■ **Try it**: Would you retype each of the records exactly as shown?

Items from a dataset
=== Section Start ===

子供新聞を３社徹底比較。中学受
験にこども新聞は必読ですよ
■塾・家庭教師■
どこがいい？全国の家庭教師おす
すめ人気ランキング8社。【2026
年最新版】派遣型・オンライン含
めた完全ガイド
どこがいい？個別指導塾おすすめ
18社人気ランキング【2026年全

=== Section End ===

■ **Response area**:
子供新聞を３社徹底比較。中学受
験にこども新聞は必読ですよ
■塾・家庭教師■
どこがいい？全国の家庭教師おす
すめ人気ランキング8社。【2026
年最新版】派遣型・オンライン含
めた完全ガイド
どこがいい？個別指導塾おすすめ
18社人気ランキング【2026年全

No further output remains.